God has entrusted leaders with the privilege of influence and to
develop others for eternity's sake. But while we most often focus on the
positives, what are those aspects of leadership that can derail your
influence and impact? Here are seven deadly leadership sins that can
shatter your effectiveness as a leader: 1.
Haughtiness Haughtiness
is when you're high on yourself and low on others. It displays an
attitude of superiority, which looks with condescension on others and
their accomplishments. It is an attitude of insolence that thinks no one
else has the ideas or insights that you do. 2.
Arrogance Arrogance
is a sense of self‑important smugness that claims much for you and
gives little to others. It displays an attitude that others are there to
serve you. D.L. Moody observed, "God sends no one away empty except
those who are full of themselves." 3.
Pride This
is not the healthy self‑respect for your work or ministry but an
unhealthy, egotistical pride. Pride exhibits itself as being absorbed
with you while ignoring others and their needs. It has been said that
pride is the only disease that makes everyone sick but the one who has
it. 4.
Disdain Disdain
compares yourself with others in a derogatory way. It looks down its
nose with scorn on those around you and belittles the accomplishments of
others. 5.
Presumption Presumption
claims privileges above your rights. It's a me‑first attitude
concerned more with the "perks" and "privileges" of
power than of true leadership. 6.
Assumption Assumption
takes for granted what others say is truth without objectivity or
investigating it for yourself. The result is going way out on an all too
thin limb. 7.
Vanity Perhaps
the most destructive of the seven is vanity.
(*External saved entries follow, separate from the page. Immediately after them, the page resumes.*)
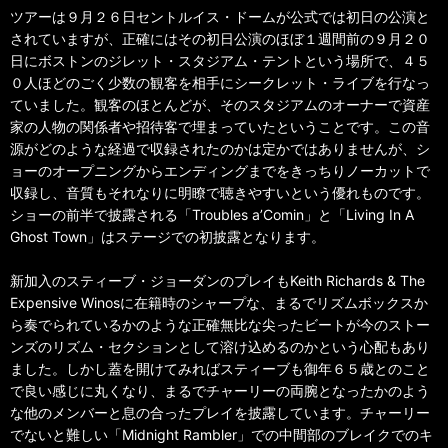
ツアーは９月２６日セントルイス・ドームが公式では初日の公演と
されていますが、正確にはその初日公演のほぼ１週間前の９月２０
日にボストンのジレット・スタジアム・テントという場所で、４５
０人ほどのごく少数の観客を相手にシークレット・ライブを行なっ
ていました。観客のほとんどが、そのスタジアムのオーナーで資産
家の人物の関係者や招待客で埋まっていたということです。この音
源がどのような経過で収録されたのかは定かではありませんが、シ
ョーのオープニングからエンディングまでをきっちりノーカットで
収録し、音質もそれなりに明瞭で聴きやすいという優れものです。
ショーの前半で披露される「Troubles a’Comin」と「Living In A
Ghost Town」はステージでの初披露となります。
新加入のスティーブ・ジョーダンのプレイもKeith Richards & The
Expensive Winosに在籍時のシャープな、まるでリズムボックスか
ら奏でられているかのような正確無比な尖ったビートが今のストー
ンズのリズム・セクションとして溶け込めるのかという心配もあり
ました。しかし蓋を開けてみればスティーブも御年６５歳とのこと
で良い感じに丸くなり、まるでチャーリーの両腕となったかのよう
な他のメンバーと息の合ったプレイを披露しています。チャーリー
でないと難しい「Midnight Rambler」での中間部のブレイクでのキ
Vanity is an intense
craving for admiration and applause. This leads you to misunderstand the
situation as you follow a personal agenda rather than a servant's heart. All
of these leadership snares center on a self‑motivated ego. Conceit
and arrogance will kill effective leadership. If we allow it to take
hold, we end up focusing on ourselves, not on others. And that's
manipulation, not leadership. Jose
Cubero was one of Spain's most brilliant matadors. He had enjoyed a
spectacular career before he died at the age of 21 after a tragic
mistake. Cubero thrust his sword a final time into a bleeding, delirious
bull, which then collapsed. Considering the struggle finished, Jose
turned to acknowledge the crowd's applause. The bull, however, was not
dead. It rose and lunged at the unsuspecting matador, its horn piercing
his back and puncturing his heart. We
should never consider pride or vanity dead before we are. Just when we
think we've won the battle, just as we turn to accept the
congratulations of the crowd, pride stabs us in the back. To
be a Christian leader means you operate under the guidance and control
of the Savior. We need to ask ourselves often, "Am I building
people or am I building my own dreams and using people?" For the
Christian leader, people must come first. People aren't the means to an
end; they are the end! {Adapted
from Leadership
Dynamics by Greg Morris)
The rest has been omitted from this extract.